By Angelica Bottaro

Access to adequate healthcare is a fundamental human right—or at least it should be. The health of a community as a whole affects its success. For people in the LGBTQ community, access to proper healthcare has long left something to be desired.

A recent poll in The Harvard Gazette found that close to 20% of people from the LGBTQ community haven’t sought out care for a medical issue on the sole fact that they were afraid of discrimination. This staggering statistic should not be par for the course, and in these times, it’s downright criminal that anyone is made to feel like they have to choose between receiving the medical care they need and being scrutinised for who they are.

Barriers Continue To Hold The LGBTQ Community Down!
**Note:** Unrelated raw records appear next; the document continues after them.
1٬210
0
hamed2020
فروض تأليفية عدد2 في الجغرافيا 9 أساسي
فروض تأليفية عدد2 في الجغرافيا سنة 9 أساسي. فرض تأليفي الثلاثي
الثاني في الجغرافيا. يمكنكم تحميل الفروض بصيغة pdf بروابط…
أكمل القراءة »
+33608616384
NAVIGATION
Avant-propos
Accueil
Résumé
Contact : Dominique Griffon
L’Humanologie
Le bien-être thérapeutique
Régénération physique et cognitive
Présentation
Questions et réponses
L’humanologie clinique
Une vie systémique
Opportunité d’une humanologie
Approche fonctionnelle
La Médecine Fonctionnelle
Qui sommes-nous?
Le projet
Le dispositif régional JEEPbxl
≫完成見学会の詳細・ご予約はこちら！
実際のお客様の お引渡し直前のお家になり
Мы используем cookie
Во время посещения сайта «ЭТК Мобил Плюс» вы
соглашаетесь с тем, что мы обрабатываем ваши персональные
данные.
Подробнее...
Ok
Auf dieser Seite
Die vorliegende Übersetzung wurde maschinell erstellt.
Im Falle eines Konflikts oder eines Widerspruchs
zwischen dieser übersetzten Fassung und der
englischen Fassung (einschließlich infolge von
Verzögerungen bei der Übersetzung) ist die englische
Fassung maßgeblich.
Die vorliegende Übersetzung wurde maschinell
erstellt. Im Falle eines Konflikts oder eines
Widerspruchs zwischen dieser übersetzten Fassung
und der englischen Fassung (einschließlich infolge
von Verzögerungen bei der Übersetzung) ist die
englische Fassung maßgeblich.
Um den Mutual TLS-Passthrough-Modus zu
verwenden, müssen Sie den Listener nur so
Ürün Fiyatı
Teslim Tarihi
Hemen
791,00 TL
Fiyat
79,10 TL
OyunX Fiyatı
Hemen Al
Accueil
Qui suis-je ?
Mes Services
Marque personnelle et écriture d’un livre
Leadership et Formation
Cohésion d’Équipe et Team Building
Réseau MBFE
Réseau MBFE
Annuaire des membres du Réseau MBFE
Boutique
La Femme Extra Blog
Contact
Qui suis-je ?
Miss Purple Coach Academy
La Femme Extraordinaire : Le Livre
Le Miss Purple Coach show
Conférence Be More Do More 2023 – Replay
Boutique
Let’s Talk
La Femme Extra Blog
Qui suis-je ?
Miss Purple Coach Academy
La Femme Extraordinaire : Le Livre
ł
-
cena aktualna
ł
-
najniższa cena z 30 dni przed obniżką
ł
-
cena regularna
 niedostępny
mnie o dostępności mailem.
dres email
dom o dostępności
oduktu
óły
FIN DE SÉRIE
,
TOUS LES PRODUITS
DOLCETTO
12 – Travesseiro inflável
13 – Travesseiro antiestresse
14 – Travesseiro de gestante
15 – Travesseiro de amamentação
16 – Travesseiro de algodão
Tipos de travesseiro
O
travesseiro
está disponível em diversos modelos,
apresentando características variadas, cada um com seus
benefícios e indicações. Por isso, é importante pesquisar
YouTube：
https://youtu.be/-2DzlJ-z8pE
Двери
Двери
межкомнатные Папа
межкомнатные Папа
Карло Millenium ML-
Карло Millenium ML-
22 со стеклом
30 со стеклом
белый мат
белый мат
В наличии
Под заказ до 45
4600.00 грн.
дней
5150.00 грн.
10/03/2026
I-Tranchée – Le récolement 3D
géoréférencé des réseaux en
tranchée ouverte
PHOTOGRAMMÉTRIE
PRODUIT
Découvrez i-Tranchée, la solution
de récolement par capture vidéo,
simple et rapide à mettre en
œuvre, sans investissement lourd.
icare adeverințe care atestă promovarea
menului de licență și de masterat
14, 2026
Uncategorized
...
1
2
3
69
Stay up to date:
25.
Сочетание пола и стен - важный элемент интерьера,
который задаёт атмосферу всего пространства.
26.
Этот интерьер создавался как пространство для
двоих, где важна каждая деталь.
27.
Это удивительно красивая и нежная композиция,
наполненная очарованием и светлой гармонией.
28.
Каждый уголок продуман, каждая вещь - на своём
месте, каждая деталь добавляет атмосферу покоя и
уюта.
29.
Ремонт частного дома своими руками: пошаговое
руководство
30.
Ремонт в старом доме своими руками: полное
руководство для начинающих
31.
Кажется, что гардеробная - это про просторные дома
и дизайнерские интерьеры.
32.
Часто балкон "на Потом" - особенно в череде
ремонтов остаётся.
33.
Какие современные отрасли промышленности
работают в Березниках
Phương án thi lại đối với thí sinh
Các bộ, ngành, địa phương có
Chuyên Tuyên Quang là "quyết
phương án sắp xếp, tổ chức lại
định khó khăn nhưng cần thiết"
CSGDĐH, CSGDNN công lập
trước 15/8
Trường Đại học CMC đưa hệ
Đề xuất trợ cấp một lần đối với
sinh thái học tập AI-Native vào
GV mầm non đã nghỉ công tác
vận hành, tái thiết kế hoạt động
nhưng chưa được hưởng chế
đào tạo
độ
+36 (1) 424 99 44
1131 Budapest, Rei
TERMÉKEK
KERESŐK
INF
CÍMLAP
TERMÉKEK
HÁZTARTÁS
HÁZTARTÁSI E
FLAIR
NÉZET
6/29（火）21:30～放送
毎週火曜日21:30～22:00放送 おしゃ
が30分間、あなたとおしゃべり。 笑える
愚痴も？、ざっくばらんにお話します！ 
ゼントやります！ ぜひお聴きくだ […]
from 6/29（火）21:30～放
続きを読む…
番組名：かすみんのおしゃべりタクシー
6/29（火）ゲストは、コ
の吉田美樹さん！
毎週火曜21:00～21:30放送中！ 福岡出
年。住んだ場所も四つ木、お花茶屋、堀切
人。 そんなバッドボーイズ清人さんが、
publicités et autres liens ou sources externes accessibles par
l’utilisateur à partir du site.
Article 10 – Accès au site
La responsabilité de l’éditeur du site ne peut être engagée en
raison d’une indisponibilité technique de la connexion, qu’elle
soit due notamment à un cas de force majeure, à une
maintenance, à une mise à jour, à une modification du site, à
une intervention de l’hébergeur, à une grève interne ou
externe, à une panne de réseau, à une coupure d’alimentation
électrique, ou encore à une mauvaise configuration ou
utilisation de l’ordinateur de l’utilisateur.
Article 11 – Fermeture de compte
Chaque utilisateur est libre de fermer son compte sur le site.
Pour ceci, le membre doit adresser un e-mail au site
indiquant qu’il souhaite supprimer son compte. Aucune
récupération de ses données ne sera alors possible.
I’d like to be shocked that people in marginalised groups continue to feel oppression, but I’m not. The barriers that exist for people in the LGBTQ community have only begun to be broken. There is still a lot of work to do though, especially in healthcare. In some places, discrimination has gone so far that treatment or care is refused to someone who identifies as part of the community. This fact is not only wrong—it’s flabbergasting.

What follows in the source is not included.